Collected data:
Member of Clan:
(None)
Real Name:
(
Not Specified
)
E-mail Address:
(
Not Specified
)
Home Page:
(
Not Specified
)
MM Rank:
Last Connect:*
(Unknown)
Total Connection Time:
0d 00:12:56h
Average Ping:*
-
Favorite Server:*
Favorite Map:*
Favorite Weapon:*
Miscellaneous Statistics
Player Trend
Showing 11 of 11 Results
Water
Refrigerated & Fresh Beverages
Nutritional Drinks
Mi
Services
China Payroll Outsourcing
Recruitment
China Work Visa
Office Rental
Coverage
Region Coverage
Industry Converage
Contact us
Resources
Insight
==
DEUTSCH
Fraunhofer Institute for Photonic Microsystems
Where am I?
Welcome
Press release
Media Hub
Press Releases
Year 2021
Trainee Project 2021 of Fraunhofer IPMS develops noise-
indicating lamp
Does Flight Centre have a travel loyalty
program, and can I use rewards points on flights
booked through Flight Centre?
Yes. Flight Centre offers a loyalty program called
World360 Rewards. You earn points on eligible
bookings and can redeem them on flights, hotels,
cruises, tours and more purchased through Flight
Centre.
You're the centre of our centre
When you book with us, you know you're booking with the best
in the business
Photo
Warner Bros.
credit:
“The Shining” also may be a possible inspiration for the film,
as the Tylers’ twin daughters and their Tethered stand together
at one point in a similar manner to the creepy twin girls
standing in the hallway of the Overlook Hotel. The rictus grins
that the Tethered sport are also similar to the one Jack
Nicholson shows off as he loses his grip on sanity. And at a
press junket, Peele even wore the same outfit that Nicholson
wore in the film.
==
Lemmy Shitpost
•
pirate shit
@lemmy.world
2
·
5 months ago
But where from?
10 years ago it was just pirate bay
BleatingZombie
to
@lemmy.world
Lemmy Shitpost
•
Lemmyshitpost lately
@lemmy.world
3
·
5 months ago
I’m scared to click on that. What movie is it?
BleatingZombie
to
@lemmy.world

(The problem):
In the records above, collect each line with "twin".

(Task result):
as the Tylers’ twin daughters and their Tethered stand together
at one point in a similar manner to the creepy twin girls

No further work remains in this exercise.